Combining Eqs. (57) and (58), we see immediately that

$${{{{\boldsymbol{H}}}}}_{IJ}(Q{{{\bf{R}}}})=D{(Q)}^{* }{{{{\boldsymbol{H}}}}}_{IJ}({{{\bf{R}}}})D(Q),$$
(59)

where

$$D(Q)={{{\rm{Diag}}}}({D}^{{l}_{1}}(Q),{D}^{{l}_{2}}(Q),\cdots \,),$$
(60)

and \({D}^{{l}_{i}}\) indicate the Wigner-D matrices.

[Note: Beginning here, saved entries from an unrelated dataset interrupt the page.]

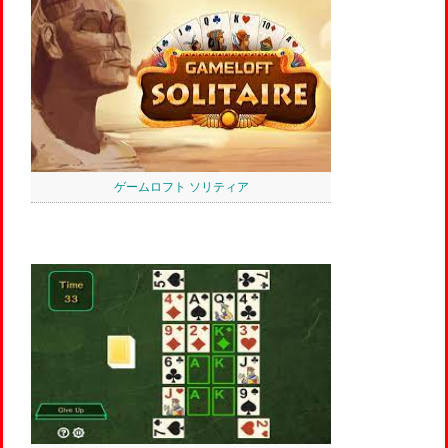
ゲームロフト ソリティア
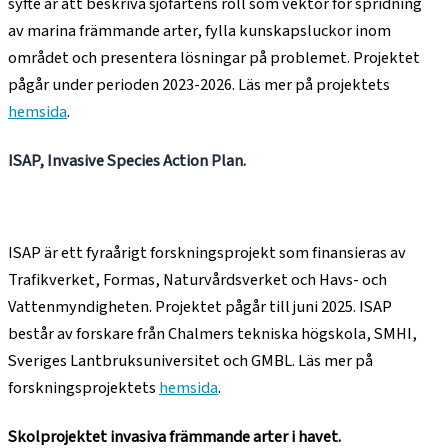
syfte är att beskriva sjöfartens roll som vektor för spridning
av marina främmande arter, fylla kunskapsluckor inom
området och presentera lösningar på problemet. Projektet
pågår under perioden 2023-2026. Läs mer på projektets
hemsida
.
ISAP, Invasive Species Action Plan.
ISAP är ett fyraårigt forskningsprojekt som finansieras av
Trafikverket, Formas, Naturvårdsverket och Havs- och
Vattenmyndigheten. Projektet pågår till juni 2025. ISAP
består av forskare från Chalmers tekniska högskola, SMHI,
Sveriges Lantbruksuniversitet och GMBL. Läs mer på
forskningsprojektets
hemsida
.
Skolprojektet invasiva främmande arter i havet.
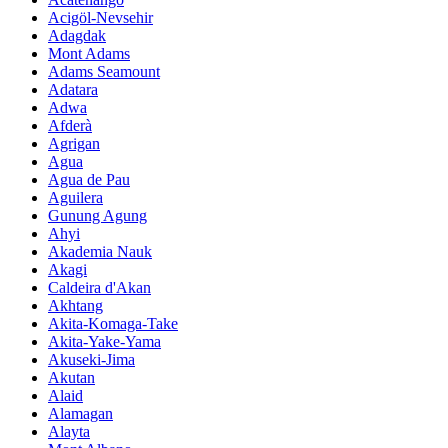
Acigöl-Nevsehir
Adagdak
Mont Adams
Adams Seamount
Adatara
Adwa
Afderà
Agrigan
Agua
Agua de Pau
Aguilera
Gunung Agung
Ahyi
Akademia Nauk
Akagi
Caldeira d'Akan
Akhtang
Akita-Komaga-Take
Akita-Yake-Yama
Akuseki-Jima
Akutan
Alaid
Alamagan
Alayta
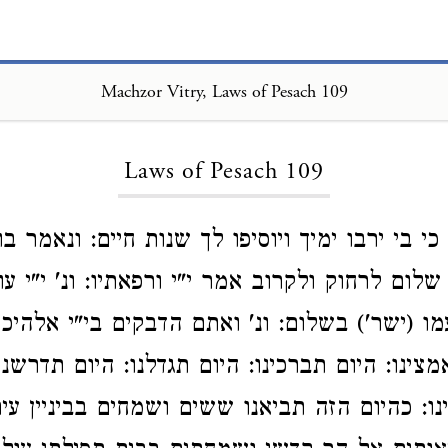
Machzor Vitry, Laws of Pesach 109
Loading...
Laws of Pesach 109
י בי ירבו ימיך ויוסיפו לך שנות חיים: ונאמר בו
ום לרחוק ולקרוב אמר י"י ורפאתיו: ונ' י"י עוז
מו (ישר') בשלום: ונ' ואתם הדבקים בי"י אלהיכ
מצינו: היום תברכינו: היום תגדלנו: היום תדרשנו
ו: כהיום הזה תביאנו ששים ושמחים בביניין עיר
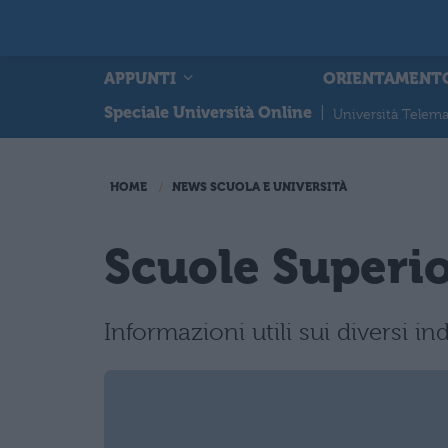
APPUNTI
ORIENTAMENT
Speciale Università Online
|
Università Telema
HOME
NEWS SCUOLA E UNIVERSITÀ
Scuole Superior
Informazioni utili sui diversi indi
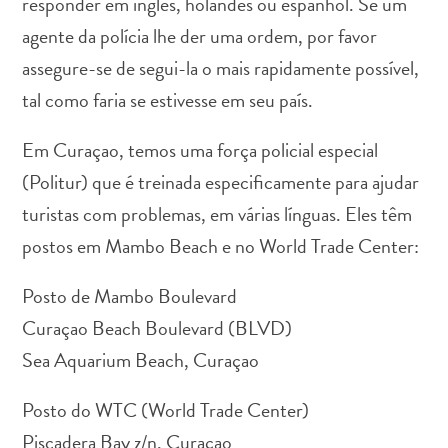
responder em inglês, holandês ou espanhol. Se um
agente da polícia lhe der uma ordem, por favor
assegure-se de segui-la o mais rapidamente possível,
tal como faria se estivesse em seu país.
Aluguel
Em Curaçao, temos uma força policial especial
de
(Politur) que é treinada especificamente para ajudar
Carros
Áreas
turistas com problemas, em várias línguas. Eles têm
de
postos em Mambo Beach e no World Trade Center:
Compras
Arte
Posto de Mambo Boulevard
e
Curaçao Beach Boulevard (BLVD)
Cultura
Sea Aquarium Beach, Curaçao
Atividades
Aquáticas
Posto do WTC (World Trade Center)
Aventuras
em
Piscadera Bay z/n, Curaçao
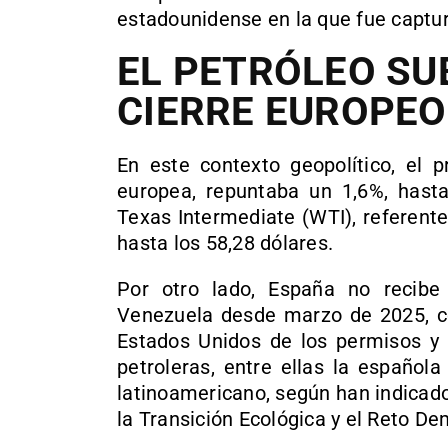
estadounidense en la que fue captu
EL PETRÓLEO SUB
CIERRE EUROPEO
En este contexto geopolítico, el p
europea, repuntaba un 1,6%, hasta
Texas Intermediate (WTI), referent
hasta los 58,28 dólares.
Por otro lado, España no recibe
Venezuela desde marzo de 2025, co
Estados Unidos de los permisos y
petroleras, entre ellas la español
latinoamericano, según han indicado
la Transición Ecológica y el Reto De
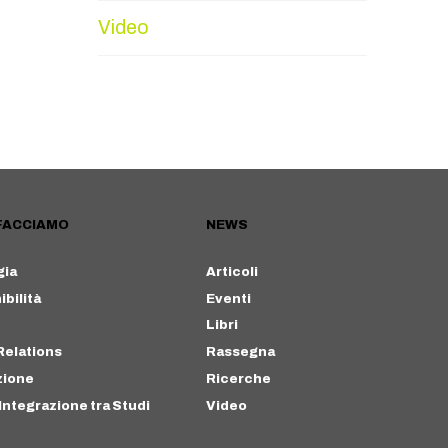
Video
FACCIAMO
NEWS
gia
Articoli
bilità
Eventi
Libri
Relations
Rassegna
zione
Ricerche
Integrazione tra Studi
Video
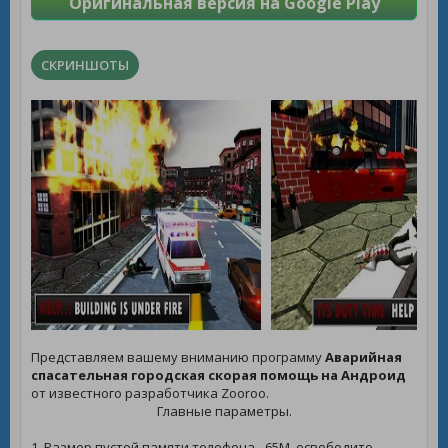
Оригинальная версия на Google Play
СКРИНШОТЫ
Представляем вашему вниманию программу
Аварийная
спасательная городская скорая помощь на Андроид
от известного разработчика Zooroo.
Главные параметры.
1. Размер пустой памяти телефона - 65M, освободите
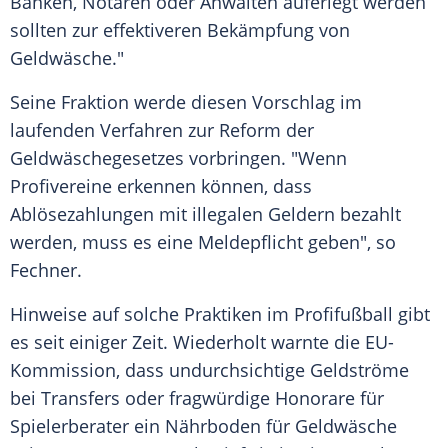
Banken, Notaren oder Anwälten auferlegt werden
sollten zur effektiveren Bekämpfung von
Geldwäsche
."
Seine Fraktion werde diesen Vorschlag im
laufenden Verfahren zur Reform der
Geldwäschegesetzes
vorbringen. "Wenn
Profivereine erkennen können, dass
Ablösezahlungen mit illegalen Geldern bezahlt
werden, muss es eine Meldepflicht geben", so
Fechner
.
Hinweise auf solche Praktiken im
Profifußball
gibt
es seit einiger Zeit. Wiederholt warnte die EU-
Kommission, dass undurchsichtige Geldströme
bei Transfers oder fragwürdige Honorare für
Spielerberater ein Nährboden für
Geldwäsche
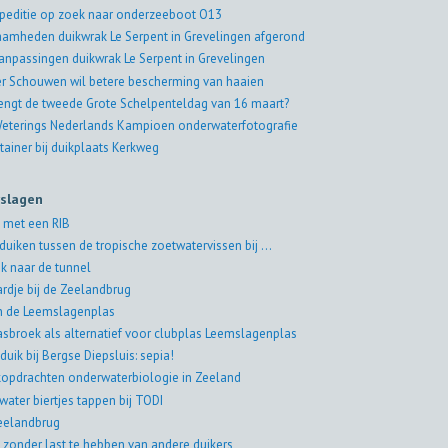
peditie op zoek naar onderzeeboot O13
amheden duikwrak Le Serpent in Grevelingen afgerond
aanpassingen duikwrak Le Serpent in Grevelingen
er Schouwen wil betere bescherming van haaien
engt de tweede Grote Schelpenteldag van 16 maart?
eterings Nederlands Kampioen onderwaterfotografie
tainer bij duikplaats Kerkweg
rslagen
 met een RIB
duiken tussen de tropische zoetwatervissen bij ...
k naar de tunnel
rdje bij de Zeelandbrug
in de Leemslagenplas
asbroek als alternatief voor clubplas Leemslagenplas
duik bij Bergse Diepsluis: sepia!
jkopdrachten onderwaterbiologie in Zeeland
water biertjes tappen bij TODI
eelandbrug
 zonder last te hebben van andere duikers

Sometimes, the angular term in Eq. (5) is chosen to use real spherical harmonics rather than complex ones, i.e.,

$${\chi }_{a}({{{\boldsymbol{x}}}})={R}_{nl}(r){S}_{lm}(\theta ,\phi ),\,{{{\rm{and}}}}$$
(61)
$${S}_{lm}=\mathop{\sum}\limits_{m^{\prime} }{C}_{mm^{\prime} }{Y}_{lm},$$
(62)

where \(\{{C}_{mm^{\prime} }\}\) are the corresponding transforming coefficients. Equivalently, we may go through all possible indices m with respect to a fixedland obtain the following matrix form:

$${{{{\bf{S}}}}}_{l}({{{\bf{R}}}})={C}_{l}{{{{\bf{Y}}}}}_{l}({{{\bf{R}}}}).$$
(63)

In this case, the equivariance of HIJ simply follows, just with the varied equivariant matrix

$$\tilde{D}(Q)={{{\rm{Diag}}}}({\tilde{D}}^{{l}_{1}}(Q),{\tilde{D}}^{{l}_{2}}(Q),\cdots \,),$$
(64)

and \({\tilde{D}}^{{l}_{i}}(Q)={C}_{{l}_{i}}{D}^{{l}_{i}}(Q)\).